• _Exercise_
Repeat the lines below exactly as written, please, from the line with "A l'instar du" to the line with "Elle est aussi", both lines included, and no others.

Transcribed page contents

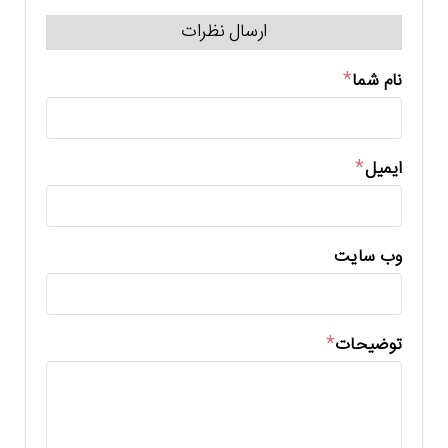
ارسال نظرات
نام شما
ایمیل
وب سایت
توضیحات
--
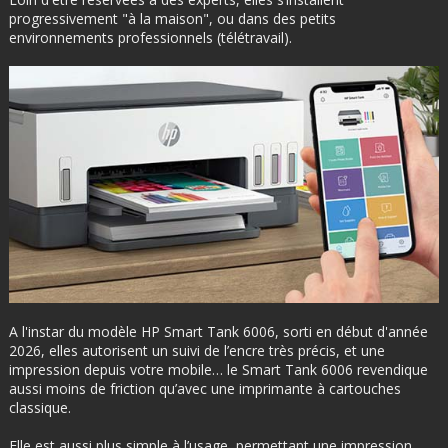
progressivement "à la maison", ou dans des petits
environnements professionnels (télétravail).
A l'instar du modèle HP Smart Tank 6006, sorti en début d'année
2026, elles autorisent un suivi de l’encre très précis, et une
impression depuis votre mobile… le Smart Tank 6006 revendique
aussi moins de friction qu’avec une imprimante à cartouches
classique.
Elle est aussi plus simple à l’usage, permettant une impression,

• _Answer below_
A l'instar du modèle HP Smart Tank 6006, sorti en début d'année
2026, elles autorisent un suivi de l’encre très précis, et une
impression depuis votre mobile… le Smart Tank 6006 revendique
aussi moins de friction qu’avec une imprimante à cartouches
classique.
Elle est aussi plus simple à l’usage, permettant une impression,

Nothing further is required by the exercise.